*** Opening of Provided records ***

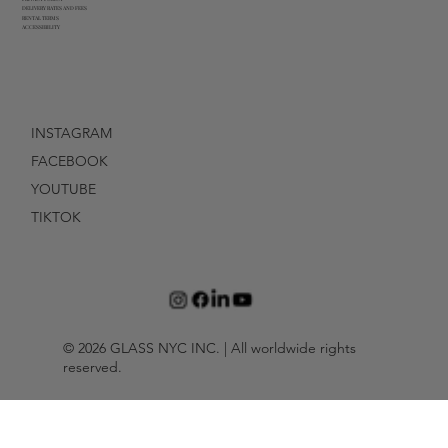
DELIVERY RATES AND FEES
RENTAL TERMS
ACCESSIBILITY
INSTAGRAM
FACEBOOK
YOUTUBE
TIKTOK
© 2026 GLASS NYC INC. | All worldwide rights
reserved.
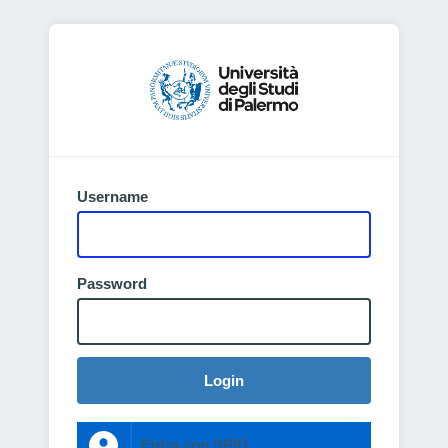
Username
Password
Login
Entra con SPID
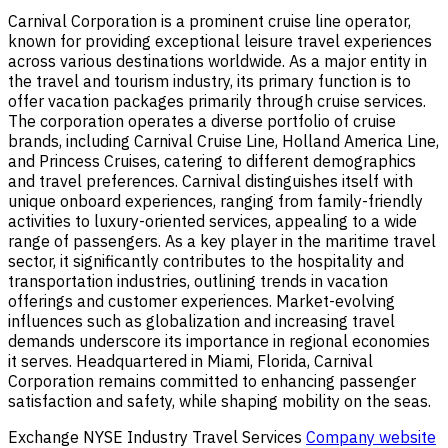
Carnival Corporation is a prominent cruise line operator,
known for providing exceptional leisure travel experiences
across various destinations worldwide. As a major entity in
the travel and tourism industry, its primary function is to
offer vacation packages primarily through cruise services.
The corporation operates a diverse portfolio of cruise
brands, including Carnival Cruise Line, Holland America Line,
and Princess Cruises, catering to different demographics
and travel preferences. Carnival distinguishes itself with
unique onboard experiences, ranging from family-friendly
activities to luxury-oriented services, appealing to a wide
range of passengers. As a key player in the maritime travel
sector, it significantly contributes to the hospitality and
transportation industries, outlining trends in vacation
offerings and customer experiences. Market-evolving
influences such as globalization and increasing travel
demands underscore its importance in regional economies
it serves. Headquartered in Miami, Florida, Carnival
Corporation remains committed to enhancing passenger
satisfaction and safety, while shaping mobility on the seas.
Exchange
NYSE
Industry
Travel Services
Company website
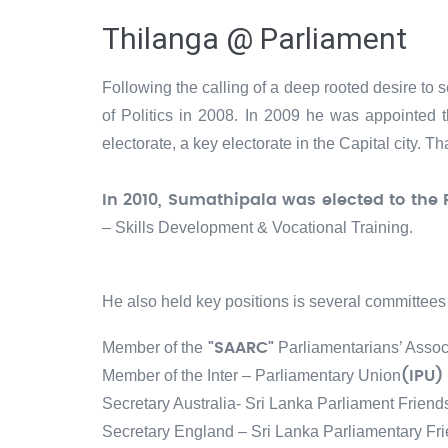
Thilanga @ Parliament
Following the calling of a deep rooted desire to s
of Politics in 2008. In 2009 he was appointed t
electorate, a key electorate in the Capital city. 
In 2010, Sumathipala was elected to the 
– Skills Development & Vocational Training.
He also held key positions is several committees 
Member of the
Parliamentarians’ Assoc
"SAARC"
Member of the Inter – Parliamentary Union
(IPU)
Secretary Australia- Sri Lanka Parliament Friend
Secretary England – Sri Lanka Parliamentary Fr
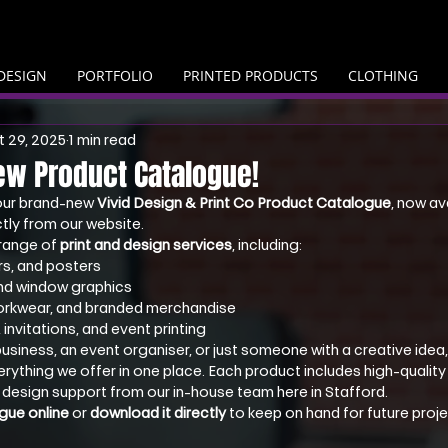
DESIGN
PORTFOLIO
PRINTED PRODUCTS
CLOTHING
 29, 2025
1 min read
ew Product Catalogue!
our brand-new 
Vivid Design & Print Co Product Catalogue
, now av
tly from our website.
l range of 
print and design services
, including:
rs, and posters
and window graphics
orkwear, and branded merchandise
invitations, and event printing
usiness, an event organiser, or just someone with a creative idea
rything we offer in one place. Each product includes high-quality f
 design support from our in-house team here in Stafford.
gue online
 or 
download it directly
 to keep on hand for future proje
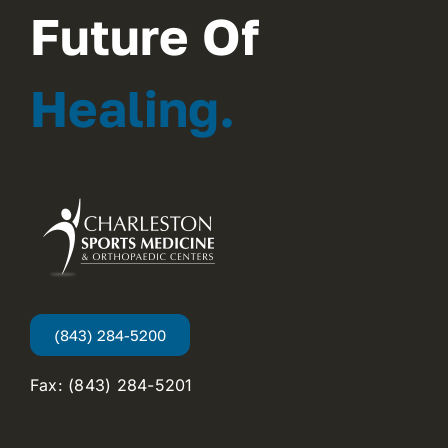
Future Of
Healing.
(843) 284-5200
Fax: (843) 284-5201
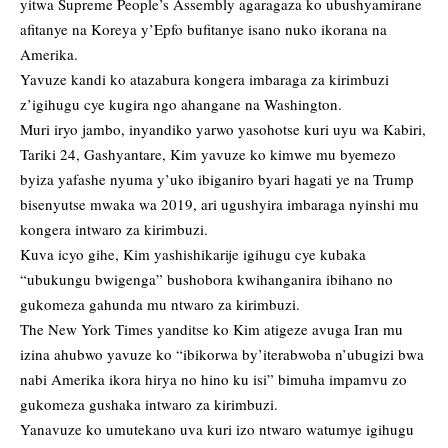
yitwa Supreme People’s Assembly agaragaza ko ubushyamirane
afitanye na Koreya y’Epfo bufitanye isano nuko ikorana na
Amerika.
Yavuze kandi ko atazabura kongera imbaraga za kirimbuzi
z’igihugu cye kugira ngo ahangane na Washington.
Muri iryo jambo, inyandiko yarwo yasohotse kuri uyu wa Kabiri,
Tariki 24, Gashyantare, Kim yavuze ko kimwe mu byemezo
byiza yafashe nyuma y’uko ibiganiro byari hagati ye na Trump
bisenyutse mwaka wa 2019, ari ugushyira imbaraga nyinshi mu
kongera intwaro za kirimbuzi.
Kuva icyo gihe, Kim yashishikarije igihugu cye kubaka
“ubukungu bwigenga” bushobora kwihanganira ibihano no
gukomeza gahunda mu ntwaro za kirimbuzi.
The New York Times yanditse ko Kim atigeze avuga Iran mu
izina ahubwo yavuze ko “ibikorwa by’iterabwoba n’ubugizi bwa
nabi Amerika ikora hirya no hino ku isi” bimuha impamvu zo
gukomeza gushaka intwaro za kirimbuzi.
Yanavuze ko umutekano uva kuri izo ntwaro watumye igihugu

*** Close of Provided records ***

In the entries above, find the line containing "(843) 284-5200" and the line containing "kongera intwaro za kirimbuzi.", then copy both and every line between them exactly, without any picture.

(843) 284-5200
Fax: (843) 284-5201
yitwa Supreme People’s Assembly agaragaza ko ubushyamirane
afitanye na Koreya y’Epfo bufitanye isano nuko ikorana na
Amerika.
Yavuze kandi ko atazabura kongera imbaraga za kirimbuzi
z’igihugu cye kugira ngo ahangane na Washington.
Muri iryo jambo, inyandiko yarwo yasohotse kuri uyu wa Kabiri,
Tariki 24, Gashyantare, Kim yavuze ko kimwe mu byemezo
byiza yafashe nyuma y’uko ibiganiro byari hagati ye na Trump
bisenyutse mwaka wa 2019, ari ugushyira imbaraga nyinshi mu
kongera intwaro za kirimbuzi.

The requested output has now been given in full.